From: Peter Kirk (peterkirk@qaya.org)
Date: Mon Jan 12 2004 - 07:14:09 EST
On 12/01/2004 03:09, Marco Cimarosti wrote:
> ...
>
>It is extremely unlikely that a text file encoded in any single- or
>multi-byte encoding (including UTF-8) would contain a zero byte, so the
>presence of zero bytes is a strong enough hint for UTF-16 (or UCS-2) or
>UTF-32.
>
>
>
Is it not dangerous to assume that U+0000 is not used? This is a valid
character and is commonly used e.g. as a string terminator. Perhaps it
should not be used in truly plain text. But it is likely to occur in
files which are basically text but include certain kinds of markup.

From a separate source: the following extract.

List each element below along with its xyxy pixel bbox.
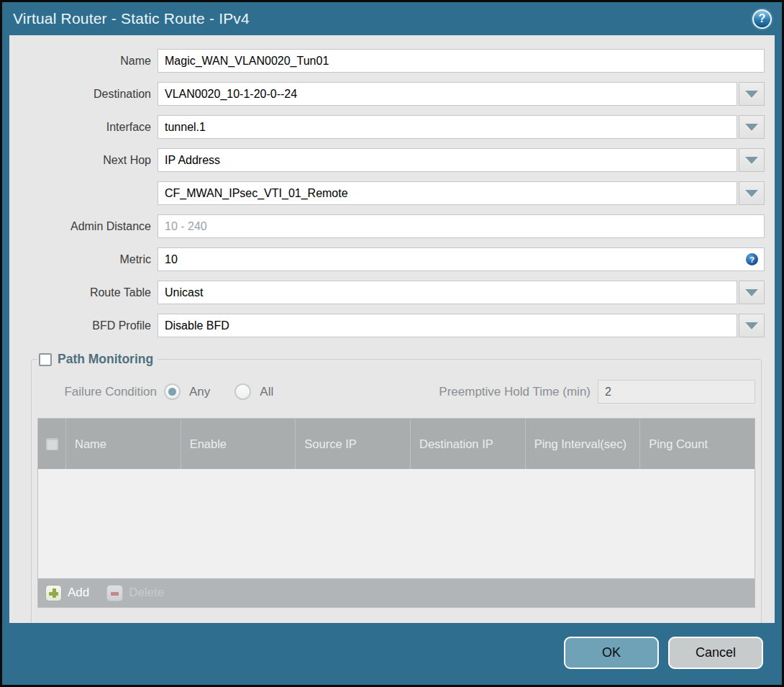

>... This is due to the fact that, in any language, shared characters in
>the Latin-1 range (controls, space, digits, punctuation, etc.) should be
>more frequent than occasional code points of form <U+??00>. ...
>
This one also looks dangerous. Some scripts include their own digits and
punctuation; not all scripts use spaces; and controls are not
necessarily used, if U+2028 LINE SEPARATOR is used for new lines. But
there may be some characters U+??00 which are used rather commonly in a
particular script and so occur commonly in some text files.